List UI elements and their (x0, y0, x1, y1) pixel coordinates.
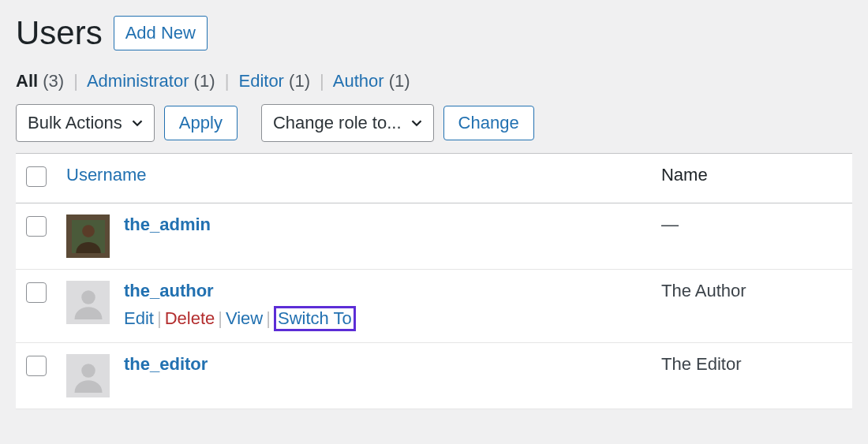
page-title: Users (16, 14, 103, 52)
filter-all-count: (3) (43, 71, 64, 91)
name-cell: — (652, 203, 852, 270)
bulk-actions-label: Bulk Actions (28, 113, 122, 133)
filter-editor-count: (1) (289, 71, 310, 91)
name-cell: The Editor (652, 343, 852, 409)
add-new-button[interactable]: Add New (114, 16, 208, 51)
avatar (66, 281, 110, 324)
table-row: the_authorEdit|Delete|View|Switch ToThe … (16, 270, 852, 343)
filter-admin-count: (1) (194, 71, 215, 91)
change-button[interactable]: Change (443, 106, 534, 140)
avatar (66, 354, 110, 397)
role-filter-bar: All (3) | Administrator (1) | Editor (1)… (16, 71, 852, 91)
filter-author-label: Author (333, 71, 384, 91)
svg-point-1 (82, 225, 95, 237)
name-cell: The Author (652, 270, 852, 343)
table-row: the_editorThe Editor (16, 343, 852, 409)
row-checkbox[interactable] (26, 356, 47, 376)
filter-editor-label: Editor (238, 71, 283, 91)
filter-author[interactable]: Author (1) (333, 71, 410, 91)
column-name[interactable]: Name (652, 154, 852, 203)
table-row: the_admin— (16, 203, 852, 270)
column-username[interactable]: Username (57, 154, 652, 203)
switch-to-link[interactable]: Switch To (274, 306, 356, 331)
filter-admin-label: Administrator (87, 71, 189, 91)
svg-point-2 (81, 290, 95, 304)
row-checkbox[interactable] (26, 282, 47, 303)
username-link[interactable]: the_author (124, 281, 356, 301)
filter-all[interactable]: All (3) (16, 71, 69, 91)
users-table: Username Name the_admin—the_authorEdit|D… (16, 153, 852, 409)
row-actions: Edit|Delete|View|Switch To (124, 306, 356, 331)
row-checkbox[interactable] (26, 216, 47, 237)
filter-author-count: (1) (389, 71, 410, 91)
bulk-actions-select[interactable]: Bulk Actions (16, 104, 155, 142)
edit-link[interactable]: Edit (124, 308, 154, 328)
chevron-down-icon (129, 114, 146, 132)
username-link[interactable]: the_admin (124, 215, 211, 235)
change-role-select[interactable]: Change role to... (261, 104, 434, 142)
avatar (66, 215, 110, 258)
filter-all-label: All (16, 71, 38, 91)
filter-administrator[interactable]: Administrator (1) (87, 71, 220, 91)
apply-button[interactable]: Apply (164, 106, 238, 140)
username-link[interactable]: the_editor (124, 354, 208, 375)
svg-point-3 (81, 364, 95, 378)
change-role-label: Change role to... (273, 113, 402, 133)
chevron-down-icon (408, 114, 425, 132)
select-all-checkbox[interactable] (26, 166, 47, 187)
filter-editor[interactable]: Editor (1) (238, 71, 315, 91)
delete-link[interactable]: Delete (165, 308, 215, 328)
view-link[interactable]: View (226, 308, 263, 328)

□ □ □

**Try it**
Without including any picture, reproduce the material above word for word.

**Solution to the problem**
List UI elements and their (x0, y0, x1, y1) pixel coordinates.
page-title: Users (16, 14, 103, 52)
filter-all-count: (3) (43, 71, 64, 91)
name-cell: — (652, 203, 852, 270)
bulk-actions-label: Bulk Actions (28, 113, 122, 133)
filter-editor-count: (1) (289, 71, 310, 91)
name-cell: The Editor (652, 343, 852, 409)
add-new-button[interactable]: Add New (114, 16, 208, 51)
avatar (66, 281, 110, 324)
table-row: the_authorEdit|Delete|View|Switch ToThe … (16, 270, 852, 343)
filter-admin-count: (1) (194, 71, 215, 91)
change-button[interactable]: Change (443, 106, 534, 140)
avatar (66, 354, 110, 397)
role-filter-bar: All (3) | Administrator (1) | Editor (1)… (16, 71, 852, 91)
filter-author-label: Author (333, 71, 384, 91)
svg-point-1 (82, 225, 95, 237)
name-cell: The Author (652, 270, 852, 343)
table-row: the_editorThe Editor (16, 343, 852, 409)
row-checkbox[interactable] (26, 356, 47, 376)
filter-editor-label: Editor (238, 71, 283, 91)
filter-author[interactable]: Author (1) (333, 71, 410, 91)
column-name[interactable]: Name (652, 154, 852, 203)
table-row: the_admin— (16, 203, 852, 270)
column-username[interactable]: Username (57, 154, 652, 203)
switch-to-link[interactable]: Switch To (274, 306, 356, 331)
filter-admin-label: Administrator (87, 71, 189, 91)
svg-point-2 (81, 290, 95, 304)
row-checkbox[interactable] (26, 282, 47, 303)
username-link[interactable]: the_author (124, 281, 356, 301)
filter-all[interactable]: All (3) (16, 71, 69, 91)
users-table: Username Name the_admin—the_authorEdit|D… (16, 153, 852, 409)
row-actions: Edit|Delete|View|Switch To (124, 306, 356, 331)
row-checkbox[interactable] (26, 216, 47, 237)
filter-author-count: (1) (389, 71, 410, 91)
bulk-actions-select[interactable]: Bulk Actions (16, 104, 155, 142)
edit-link[interactable]: Edit (124, 308, 154, 328)
chevron-down-icon (129, 114, 146, 132)
username-link[interactable]: the_admin (124, 215, 211, 235)
change-role-select[interactable]: Change role to... (261, 104, 434, 142)
avatar (66, 215, 110, 258)
filter-all-label: All (16, 71, 38, 91)
filter-administrator[interactable]: Administrator (1) (87, 71, 220, 91)
apply-button[interactable]: Apply (164, 106, 238, 140)
username-link[interactable]: the_editor (124, 354, 208, 375)
svg-point-3 (81, 364, 95, 378)
change-role-label: Change role to... (273, 113, 402, 133)
chevron-down-icon (408, 114, 425, 132)
select-all-checkbox[interactable] (26, 166, 47, 187)
filter-editor[interactable]: Editor (1) (238, 71, 315, 91)
delete-link[interactable]: Delete (165, 308, 215, 328)
view-link[interactable]: View (226, 308, 263, 328)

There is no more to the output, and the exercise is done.